You cannot escape the terrible seriousness of sport. Diplomatic relations between two Commonwealth members were sorely strained at the time of England’s notorious “bodyline” cricket tour of Australia. Latin American countries have actually gone to war in the wake of angrily disputed football matches. Israeli athletes were massacred at the Munich Olympics in the cause of Palestinian nationhood. Presidents and prime ministers the world over commonly seek to rub a little reflected glory on their political images as they dispatch congratulatory telegrams to their victorious teams. We remember how the front line in the fight against apartheid in South Africa was often occupied by sportsmen and particularly cricketers.
And so with sport now more and more associated with big-time money on the one hand and big-time politics on the other, it is becoming less and less fun. I do not condemn or applaud this development – with a sigh of regret one accepts it as inevitable. I definitely miss the fun and humour that is gradually being lost. Consider the sporting commentators these days – they are so solemn and straight-faced. The accounts we read of matches and competitions are like dispatches from some military campaign. To lose is much too often considered a national humiliation. These days everything about big-time sport is too tense and strained and too fraught with most serious consequences for my liking.

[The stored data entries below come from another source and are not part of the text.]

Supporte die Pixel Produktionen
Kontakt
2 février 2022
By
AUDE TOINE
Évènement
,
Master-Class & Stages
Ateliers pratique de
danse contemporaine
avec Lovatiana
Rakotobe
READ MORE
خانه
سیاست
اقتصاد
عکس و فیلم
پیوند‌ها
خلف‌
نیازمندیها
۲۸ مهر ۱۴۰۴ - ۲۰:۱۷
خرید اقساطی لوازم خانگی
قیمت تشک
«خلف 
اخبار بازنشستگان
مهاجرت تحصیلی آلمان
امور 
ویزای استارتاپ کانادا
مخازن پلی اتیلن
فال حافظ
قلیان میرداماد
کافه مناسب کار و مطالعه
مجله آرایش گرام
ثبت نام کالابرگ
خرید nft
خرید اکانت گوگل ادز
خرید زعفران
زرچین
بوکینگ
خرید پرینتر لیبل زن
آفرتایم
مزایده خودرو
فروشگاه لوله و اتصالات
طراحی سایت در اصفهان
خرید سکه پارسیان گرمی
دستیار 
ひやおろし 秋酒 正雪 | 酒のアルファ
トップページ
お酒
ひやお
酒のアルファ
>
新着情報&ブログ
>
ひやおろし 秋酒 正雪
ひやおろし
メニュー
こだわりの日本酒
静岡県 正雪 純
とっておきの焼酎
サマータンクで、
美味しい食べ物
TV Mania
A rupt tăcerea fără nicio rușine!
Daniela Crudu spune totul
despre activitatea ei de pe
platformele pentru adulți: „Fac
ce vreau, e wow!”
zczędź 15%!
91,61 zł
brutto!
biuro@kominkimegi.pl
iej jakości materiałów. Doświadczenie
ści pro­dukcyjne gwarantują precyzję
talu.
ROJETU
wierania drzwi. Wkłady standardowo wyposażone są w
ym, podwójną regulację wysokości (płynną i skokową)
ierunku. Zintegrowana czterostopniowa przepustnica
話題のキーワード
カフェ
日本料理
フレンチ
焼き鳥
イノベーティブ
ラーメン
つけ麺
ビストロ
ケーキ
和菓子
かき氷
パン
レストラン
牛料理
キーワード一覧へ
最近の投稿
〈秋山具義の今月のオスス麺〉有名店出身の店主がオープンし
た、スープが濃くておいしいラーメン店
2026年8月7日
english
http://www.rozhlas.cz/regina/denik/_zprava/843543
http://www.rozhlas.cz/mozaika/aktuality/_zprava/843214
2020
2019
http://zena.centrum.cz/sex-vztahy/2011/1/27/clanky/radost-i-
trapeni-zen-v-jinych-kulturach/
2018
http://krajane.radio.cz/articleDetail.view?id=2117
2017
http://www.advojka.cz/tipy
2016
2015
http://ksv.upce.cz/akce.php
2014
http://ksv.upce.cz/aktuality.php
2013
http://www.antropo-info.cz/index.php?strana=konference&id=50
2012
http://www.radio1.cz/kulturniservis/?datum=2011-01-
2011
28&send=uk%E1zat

I wish there was a bit more humour to enjoy. We need a little farce now and then to spice the heaviness of modern sport – like the lovely story of the Brazilian Olympic Team of 1932. In that year the Brazilian Olympic Team, 48 strong, was so short of money that it was given 50,000 bags of coffee beans by its equally impoverished government to pay their way by selling from the ship taking them to Los Angeles. On the voyage the price of coffee beans on the commodity exchange sunk so low that on arrival at Los Angeles only 24 of the team could afford to land. The remaining 24 had to spend the duration of the Games at sea and then only just had enough bags of coffee to pick up their 24 team-mates again – none of whom had succeeded in winning even a single medal at the Games!
Such an event would be no laughing matter now, you can be sure. But I like to think that in those days the world of sport was not quite so desperately grim as it is now and I somehow feel that those Brazilians, going out happily with their coffee beans to do the best they could, ended up having a very much better time than any of those tense and trained and super-fit competitors who gather in their hauls of medals and money in these days of mercenary and soulless sport.